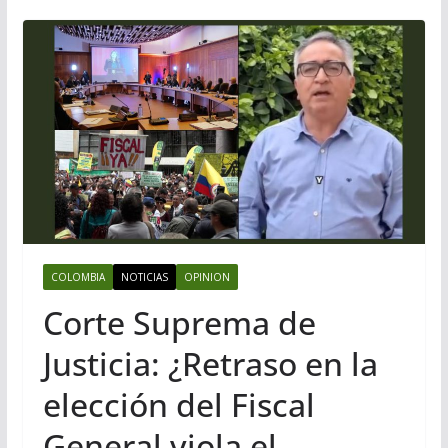
COLOMBIA
NOTICIAS
OPINION
Corte Suprema de
Justicia: ¿Retraso en la
elección del Fiscal
General viola el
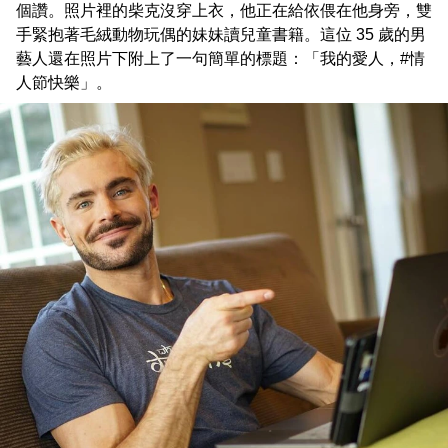
個讚。照片裡的柴克沒穿上衣，他正在給依偎在他身旁，雙
手緊抱著毛絨動物玩偶的妹妹讀兒童書籍。這位 35 歲的男
藝人還在照片下附上了一句簡單的標題：「我的愛人，#情
人節快樂」。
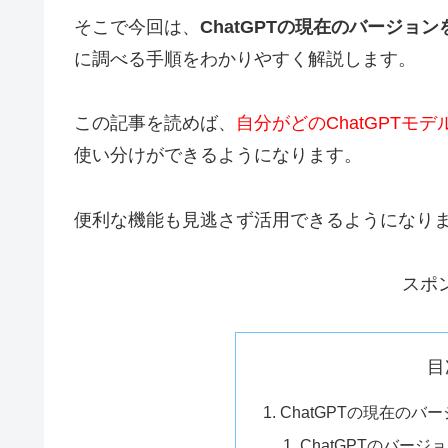
そこで今回は、
ChatGPTの現在のバージョ
に調べる手順をわかりやすく解説します。
この記事を読めば、
自分がどのChatGPTモ
使い分けができるようになります。
便利な機能も見逃さず活用できるようになり
スポ
目
ChatGPTの現在の
ChatGPTのバー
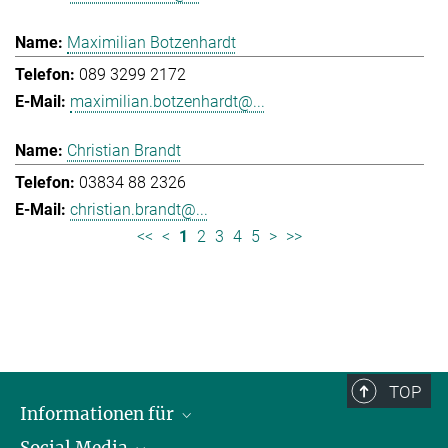
Maximilian Botzenhardt
089 3299 2172
maximilian.botzenhardt@...
Christian Brandt
03834 88 2326
christian.brandt@...
<<
<
1
2
3
4
5
>
>>
TOP
Informationen für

——

Each record above goes into the copy unchanged; the pictures do not.

#### Your solution
COLOMBIA
NOTICIAS
OPINION
Corte Suprema de
Justicia: ¿Retraso en la
elección del Fiscal
General viola el
個讚。照片裡的柴克沒穿上衣，他正在給依偎在他身旁，雙
手緊抱著毛絨動物玩偶的妹妹讀兒童書籍。這位 35 歲的男
藝人還在照片下附上了一句簡單的標題：「我的愛人，#情
人節快樂」。
そこで今回は、
ChatGPTの現在のバージョ
に調べる手順をわかりやすく解説します。
この記事を読めば、
自分がどのChatGPTモ
使い分けができるようになります。
便利な機能も見逃さず活用できるようになり
スポ
目
ChatGPTの現在の
ChatGPTのバー
Maximilian Botzenhardt
089 3299 2172
maximilian.botzenhardt@...
Christian Brandt
03834 88 2326
christian.brandt@...
<<
<
1
2
3
4
5
>
>>
TOP
Informationen für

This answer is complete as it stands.